### Action item
Each line that holds the string "zwei" counts once. Say how many such lines the entries have, giving the number only.

### Data excerpts
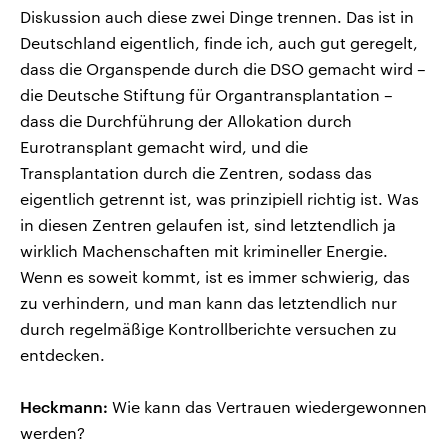
Diskussion auch diese zwei Dinge trennen. Das ist in
Deutschland eigentlich, finde ich, auch gut geregelt,
dass die Organspende durch die DSO gemacht wird –
die Deutsche Stiftung für Organtransplantation –
dass die Durchführung der Allokation durch
Eurotransplant gemacht wird, und die
Transplantation durch die Zentren, sodass das
eigentlich getrennt ist, was prinzipiell richtig ist. Was
in diesen Zentren gelaufen ist, sind letztendlich ja
wirklich Machenschaften mit krimineller Energie.
Wenn es soweit kommt, ist es immer schwierig, das
zu verhindern, und man kann das letztendlich nur
durch regelmäßige Kontrollberichte versuchen zu
entdecken.
Heckmann:
Wie kann das Vertrauen wiedergewonnen
werden?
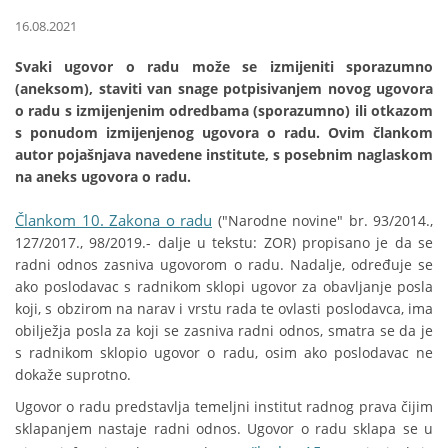
16.08.2021
Svaki ugovor o radu može se izmijeniti sporazumno
(aneksom), staviti van snage potpisivanjem novog ugovora
o radu s izmijenjenim odredbama (sporazumno) ili otkazom
s ponudom izmijenjenog ugovora o radu. Ovim člankom
autor pojašnjava navedene institute, s posebnim naglaskom
na aneks ugovora o radu.
Člankom 10. Zakona o radu
("Narodne novine" br. 93/2014.,
127/2017., 98/2019.- dalje u tekstu: ZOR) propisano je da se
radni odnos zasniva ugovorom o radu. Nadalje, određuje se
ako poslodavac s radnikom sklopi ugovor za obavljanje posla
koji, s obzirom na narav i vrstu rada te ovlasti poslodavca, ima
obilježja posla za koji se zasniva radni odnos, smatra se da je
s radnikom sklopio ugovor o radu, osim ako poslodavac ne
dokaže suprotno.
Ugovor o radu predstavlja temeljni institut radnog prava čijim
sklapanjem nastaje radni odnos. Ugovor o radu sklapa se u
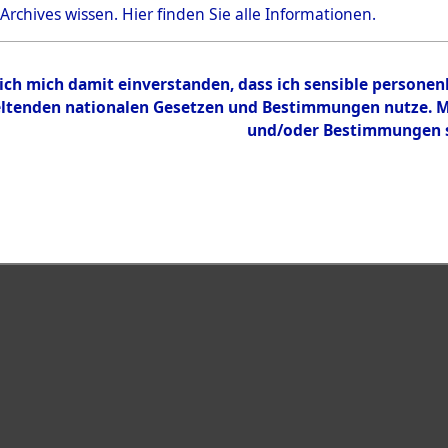
 Archives wissen.
Hier
finden Sie alle Informationen.
 ich mich damit einverstanden, dass ich sensible persone
tenden nationalen Gesetzen und Bestimmungen nutze. Mir
und/oder Bestimmungen st
eiben →
0016 (108595372)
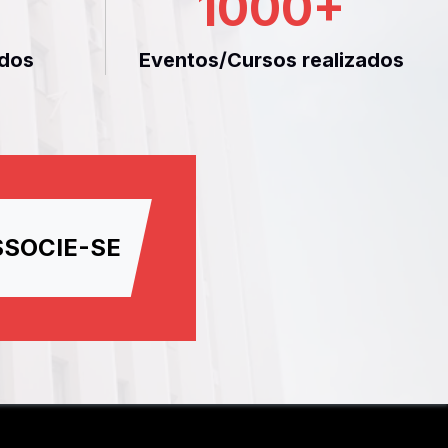
1000
+
dos
Eventos/Cursos realizados
SSOCIE-SE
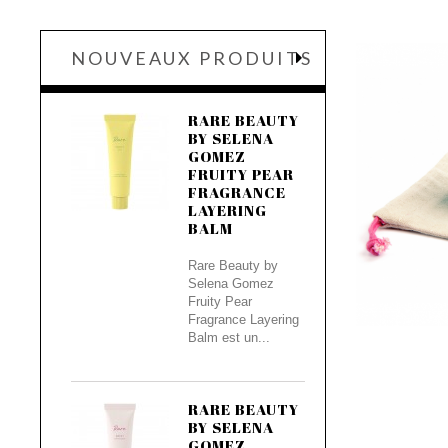
NOUVEAUX PRODUITS
RARE BEAUTY
BY SELENA
GOMEZ
FRUITY PEAR
FRAGRANCE
LAYERING
BALM
Rare Beauty by
Selena Gomez
Fruity Pear
Fragrance Layering
Balm est un...
RARE BEAUTY
BY SELENA
GOMEZ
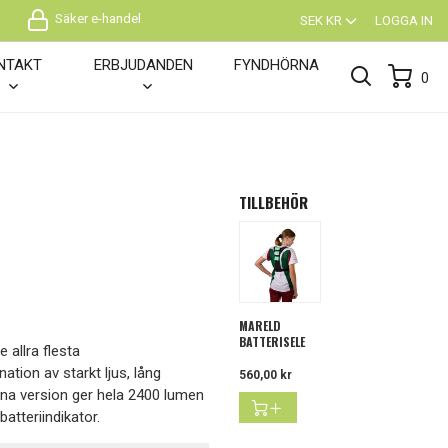
Säker e-handel
SEK KR
LOGGA IN
NTAKT
ERBJUDANDEN
FYNDHÖRNA
0
TILLBEHÖR
MARELD
BATTERISELE
 allra flesta
ion av starkt ljus, lång
Pris
560,00 kr
enna version ger hela 2400 lumen
atteriindikator.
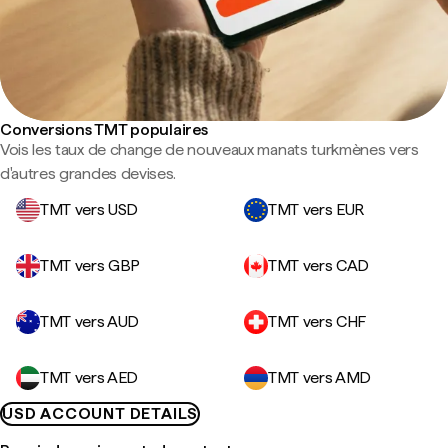
Conversions TMT populaires
Vois les taux de change de nouveaux manats turkmènes vers
d'autres grandes devises.
TMT vers USD
TMT vers EUR
TMT vers GBP
TMT vers CAD
TMT vers AUD
TMT vers CHF
TMT vers AED
TMT vers AMD
USD ACCOUNT DETAILS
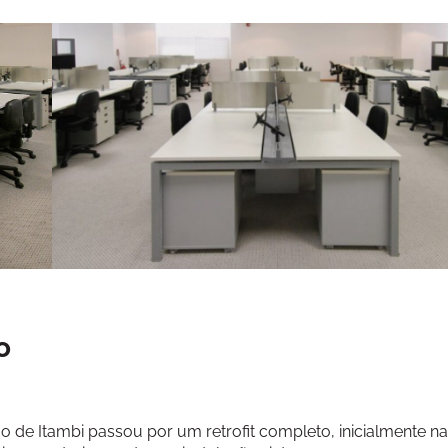
o
 de Itambi passou por um retrofit completo, inicialmente n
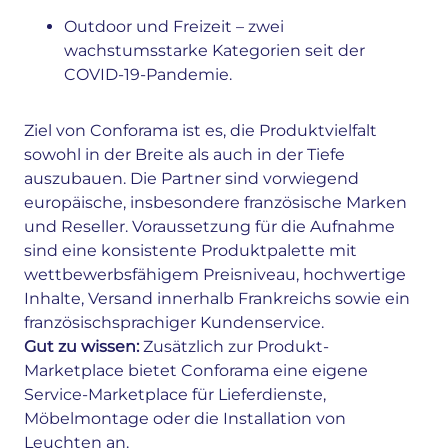
Outdoor und Freizeit – zwei
wachstumsstarke Kategorien seit der
COVID-19-Pandemie.
Ziel von Conforama ist es, die Produktvielfalt
sowohl in der Breite als auch in der Tiefe
auszubauen. Die Partner sind vorwiegend
europäische, insbesondere französische Marken
und Reseller. Voraussetzung für die Aufnahme
sind eine konsistente Produktpalette mit
wettbewerbsfähigem Preisniveau, hochwertige
Inhalte, Versand innerhalb Frankreichs sowie ein
französischsprachiger Kundenservice.
Gut zu wissen:
Zusätzlich zur Produkt-
Marketplace bietet Conforama eine eigene
Service-Marketplace für Lieferdienste,
Möbelmontage oder die Installation von
Leuchten an.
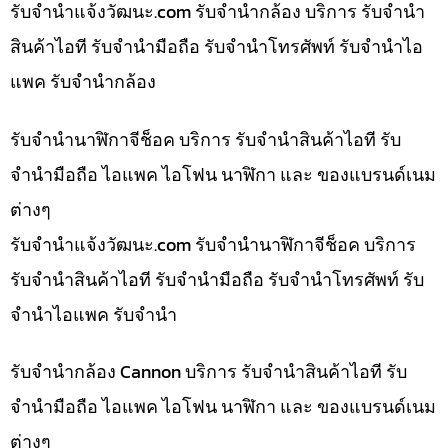
รับจํานําแจ้งวัฒนะ.com รับจำนำกล้อง บริการ รับจำนำ
สินค้าไอที รับจำนำมือถือ รับจำนำโทรศัพท์ รับจำนำไอ
แพค รับจำนำกล้อง
รับจำนำนาฬิกาจีช็อค บริการ รับจำนำสินค้าไอที รับ
จำนำมือถือ ไอแพค ไอโฟน นาฬิกา และ ของแบรนด์เนม
ต่างๆ
รับจํานําแจ้งวัฒนะ.com รับจำนำนาฬิกาจีช็อค บริการ
รับจำนำสินค้าไอที รับจำนำมือถือ รับจำนำโทรศัพท์ รับ
จำนำไอแพค รับจำนำ
รับจำนำกล้อง Cannon บริการ รับจำนำสินค้าไอที รับ
จำนำมือถือ ไอแพค ไอโฟน นาฬิกา และ ของแบรนด์เนม
ต่างๆ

### Exercise result
2